Cosmos mapping project tied to YSU

YOUNGSTOWN — A Youngstown State University professor of astronomy has a significant role in creating the largest map of the cosmos ever.

John Feldmeier is the chief imaging scientist for the Hobby-Eberly Telescope Dark Energy Experiment, which recently began full scientific operations.

HETDEX is a large international consortium that involves about 100 scientists; Feldmeier has been part of the collaboration since 2011.

The experiment will create a three-dimensional map of 2.5 million galaxies to help astronomers understand how and why the expansion of the universe is speeding up over time.

Feldmeier earned a doctorate from Penn State University and joined the YSU faculty in 2006. He said he has been working on the project for 10 years.

“The project is a large project made up of hundreds of people,” Feldmeier said. “We (he and his students) only do a certain piece — but it’s very important.”

That piece is imaging the data found from other portions of the project. Feldmeier’s focus is to match up the other data to map the findings. Feldmeier likened the project to chocolate and peanut butter — both great alone but significantly better when combined.

“It’s combining (the parts) that make the data so amazing,” he said.

Three years into its quest to reveal the nature of dark energy, HETDEX is on track to complete the largest map of the cosmos ever. The team will create a three-dimensional map of 2.5 million galaxies that will help astronomers understand how and why the expansion of the universe is speeding up over time.

“HETDEX represents the coming together of many astronomers and institutions to conduct the first major study of how dark energy changes over time,” said Taft Armandroff, director of The University of Texas at Austin’s McDonald Observatory, in a news release.

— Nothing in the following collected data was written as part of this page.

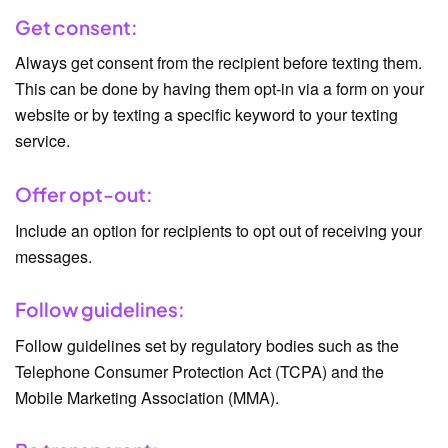
Get consent:
Always get consent from the recipient before texting them.
This can be done by having them opt-in via a form on your
website or by texting a specific keyword to your texting
service.
Offer opt-out:
Include an option for recipients to opt out of receiving your
messages.
Follow guidelines:
Follow guidelines set by regulatory bodies such as the
Telephone Consumer Protection Act (TCPA) and the
Mobile Marketing Association (MMA).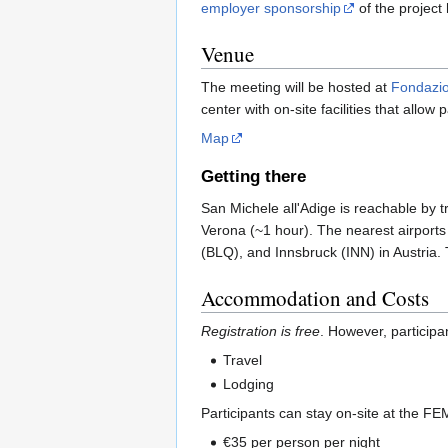
employer sponsorship
of the project 
Venue
The meeting will be hosted at
Fondazi
center with on-site facilities that allow
Map
Getting there
San Michele all'Adige is reachable by 
Verona (~1 hour). The nearest airport
(BLQ), and Innsbruck (INN) in Austria. 
Accommodation and Costs
Registration is free
. However, participa
Travel
Lodging
Participants can stay on-site at the FE
€35 per person per night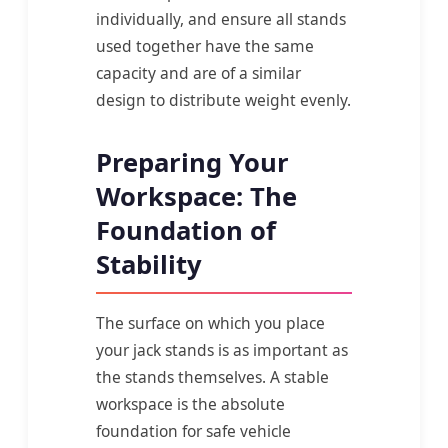
individually, and ensure all stands
used together have the same
capacity and are of a similar
design to distribute weight evenly.
Preparing Your
Workspace: The
Foundation of
Stability
The surface on which you place
your jack stands is as important as
the stands themselves. A stable
workspace is the absolute
foundation for safe vehicle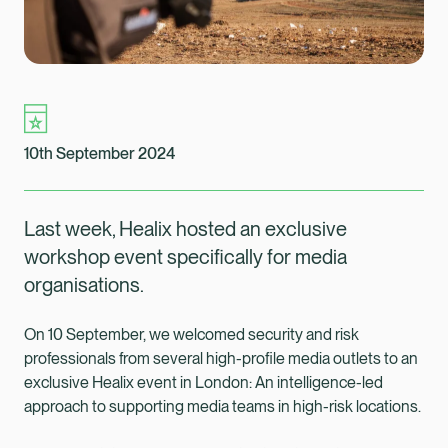
10th September 2024
Last week, Healix hosted an exclusive
workshop event specifically for media
organisations.
On 10 September, we welcomed security and risk
professionals from several high-profile media outlets to an
exclusive Healix event in London: An intelligence-led
Healix Health
Healix International
approach to supporting media teams in high-risk locations.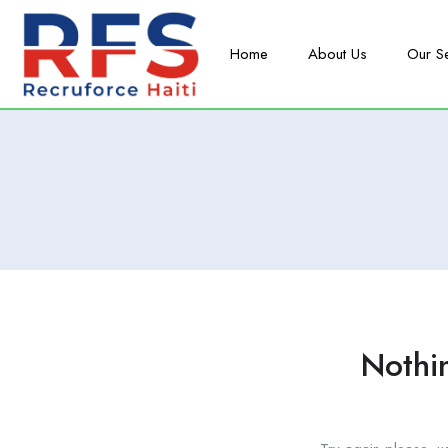
Home
About Us
Our S
Nothi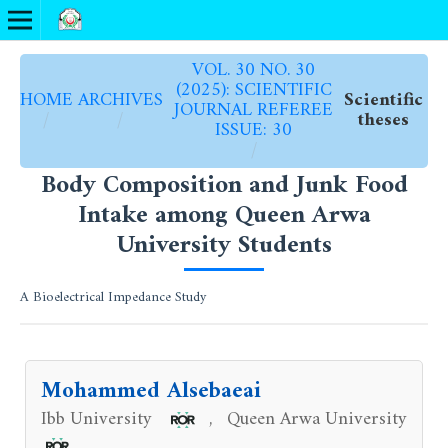
VOL. 30 NO. 30
(2025): SCIENTIFIC
HOME
ARCHIVES
Scientific
JOURNAL REFEREE
/
/
theses
ISSUE: 30
/
Body Composition and Junk Food
Intake among Queen Arwa
University Students
A Bioelectrical Impedance Study
Mohammed Alsebaeai
Ibb University
Queen Arwa University
,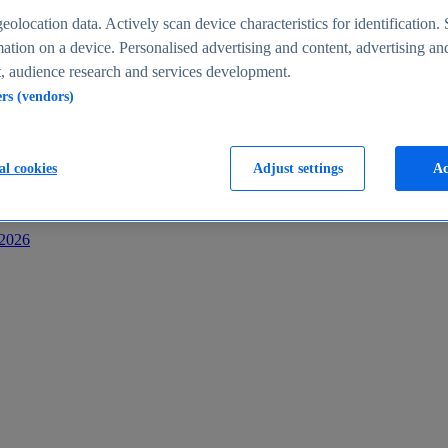
s
eolocation data. Actively scan device characteristics for identification. 
ation on a device. Personalised advertising and content, advertising an
 audience research and services development.
ers (vendors)
al cookies
Adjust settings
Ac
-2026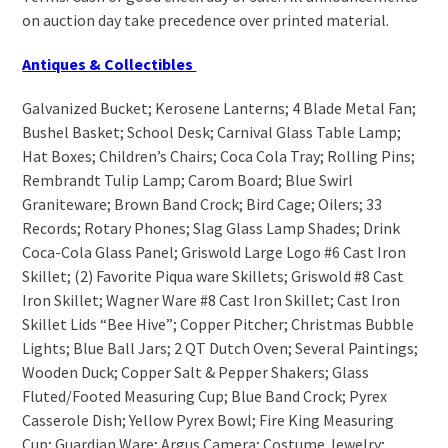
on auction day take precedence over printed material.
Antiques & Collectibles
Galvanized Bucket; Kerosene Lanterns; 4 Blade Metal Fan;
Bushel Basket; School Desk; Carnival Glass Table Lamp;
Hat Boxes; Children’s Chairs; Coca Cola Tray; Rolling Pins;
Rembrandt Tulip Lamp; Carom Board; Blue Swirl
Graniteware; Brown Band Crock; Bird Cage; Oilers; 33
Records; Rotary Phones; Slag Glass Lamp Shades; Drink
Coca-Cola Glass Panel; Griswold Large Logo #6 Cast Iron
Skillet; (2) Favorite Piqua ware Skillets; Griswold #8 Cast
Iron Skillet; Wagner Ware #8 Cast Iron Skillet; Cast Iron
Skillet Lids “Bee Hive”; Copper Pitcher; Christmas Bubble
Lights; Blue Ball Jars; 2 QT Dutch Oven; Several Paintings;
Wooden Duck; Copper Salt & Pepper Shakers; Glass
Fluted/Footed Measuring Cup; Blue Band Crock; Pyrex
Casserole Dish; Yellow Pyrex Bowl; Fire King Measuring
Cup; Guardian Ware; Argus Camera; Costume Jewelry;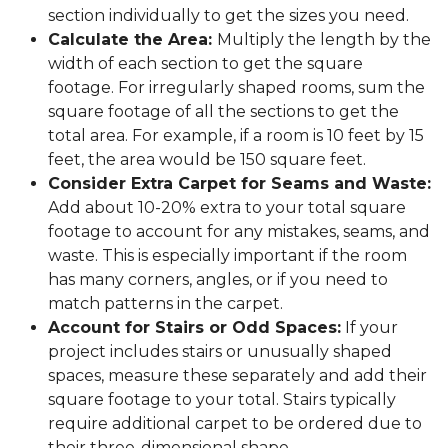
section individually to get the sizes you need.
Calculate the Area:
Multiply the length by the
width of each section to get the square
footage. For irregularly shaped rooms, sum the
square footage of all the sections to get the
total area. For example, if a room is 10 feet by 15
feet, the area would be 150 square feet.
Consider Extra Carpet for Seams and Waste:
Add about 10-20% extra to your total square
footage to account for any mistakes, seams, and
waste. This is especially important if the room
has many corners, angles, or if you need to
match patterns in the carpet.
Account for Stairs or Odd Spaces:
If your
project includes stairs or unusually shaped
spaces, measure these separately and add their
square footage to your total. Stairs typically
require additional carpet to be ordered due to
their three-dimensional shape.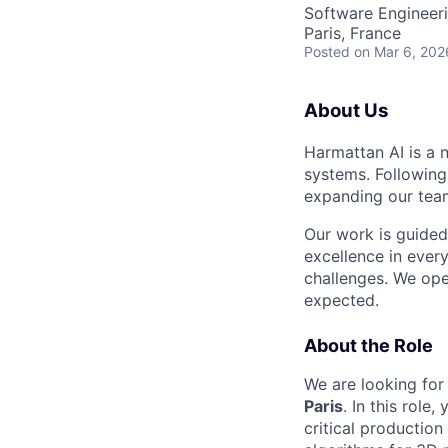
Software Engineer
Paris, France
Posted
on Mar 6, 202
About Us
Harmattan AI is a 
systems. Following
expanding our teams
Our work is guided
excellence in ever
challenges. We ope
expected.
About the Role
We are looking for
Paris
. In this rol
critical productio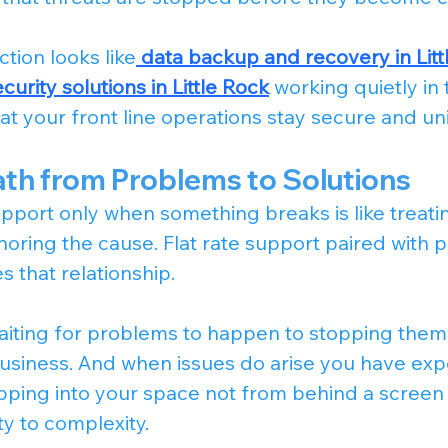
ction looks like
data backup and recovery in Littl
urity solutions in Little Rock
 working quietly in 
t your front line operations stay secure and un
ath from Problems to Solutions
pport only when something breaks is like treatin
ring the cause. Flat rate support paired with p
 that relationship.
iting for problems to happen to stopping them
usiness. And when issues do arise you have exp
pping into your space not from behind a screen
ty to complexity.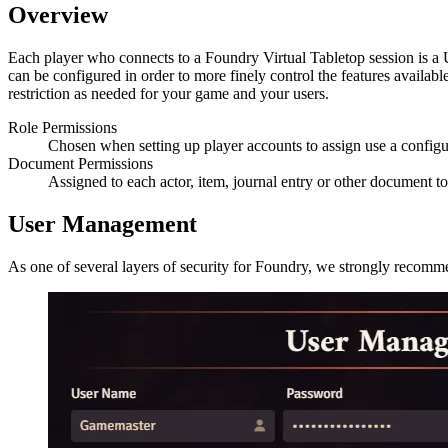
Overview
Each player who connects to a Foundry Virtual Tabletop session is a U
can be configured in order to more finely control the features availab
restriction as needed for your game and your users.
Role Permissions
Chosen when setting up player accounts to assign use a configu
Document Permissions
Assigned to each actor, item, journal entry or other document 
User Management
As one of several layers of security for Foundry, we strongly recommen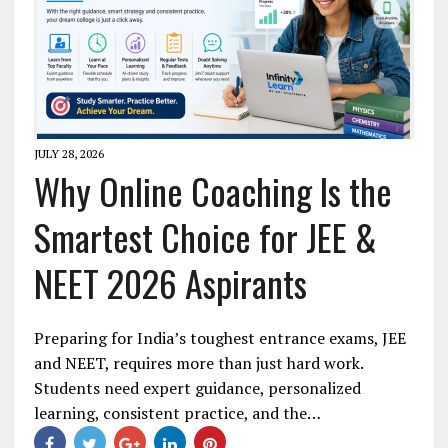
JULY 28, 2026
Why Online Coaching Is the
Smartest Choice for JEE &
NEET 2026 Aspirants
Preparing for India’s toughest entrance exams, JEE
and NEET, requires more than just hard work.
Students need expert guidance, personalized
learning, consistent practice, and the…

The survey began in January 2017 on the 10-meter Hobby-Eberly Telescope at McDonald Observatory. Today, the survey is 38 percent complete.

“We’re over a third of the way through our program now, and we have this fantastic data set that we’re going to use to measure the dark-energy evolution,” astronomer Karl Gebhardt said.

“We’re getting to the point in the project where it’s getting very exciting,” Feldmeier said.

The survey works by aiming the telescope at two regions of the sky near the Big Dipper and Orion. For each pointing, the telescope records around 32,000 spectra, capturing the cosmic fingerprint of the light from every object within the telescope’s field of view.

“It’s actually a little mind-blowing, how much information is captured in this,” team member Gary Hill said.

These spectra are recorded via 32,000 optical fibers that feed into more than 100 instruments working together as one. This assembly is called VIRUS, the Visible Integral-field Replicable Unit Spectrograph. It’s a massive machine made up of dozens of copies of an instrument working together for efficiency. VIRUS was designed and built especially for HETDEX.

This makes VIRUS one of the most advanced astronomical instruments in the world.

To make the map needed for the dark-energy project, participants are combing through a billion spectra looking for examples of a specific type of galaxy. These galaxies range in distances from 10 billion to 11.7 billion light-years away, so they represent an epoch when the universe was only a few billion years old.

The HETDEX team expects to complete its observations by December 2023.

The project is led by The University of Texas at Austin McDonald Observatory and Department of Astronomy, with participation from Penn State University; Ludwig Maximilians University, Munich; the Max Planck Institute for Extraterrestrial Physics; the Institute for Astrophysics, Gottingen; the Leibniz Institute for Astrophysics, Potsdam; Texas A&M University; The University of Oxford; the Max Planck Institute for Astrophysics; The University of Tokyo; and the Missouri University of Science and Technology.

In addition to institutional support, HETDEX is funded by the National Science Foundation, the state of Texas, the U.S. Air Force and private individuals and foundations.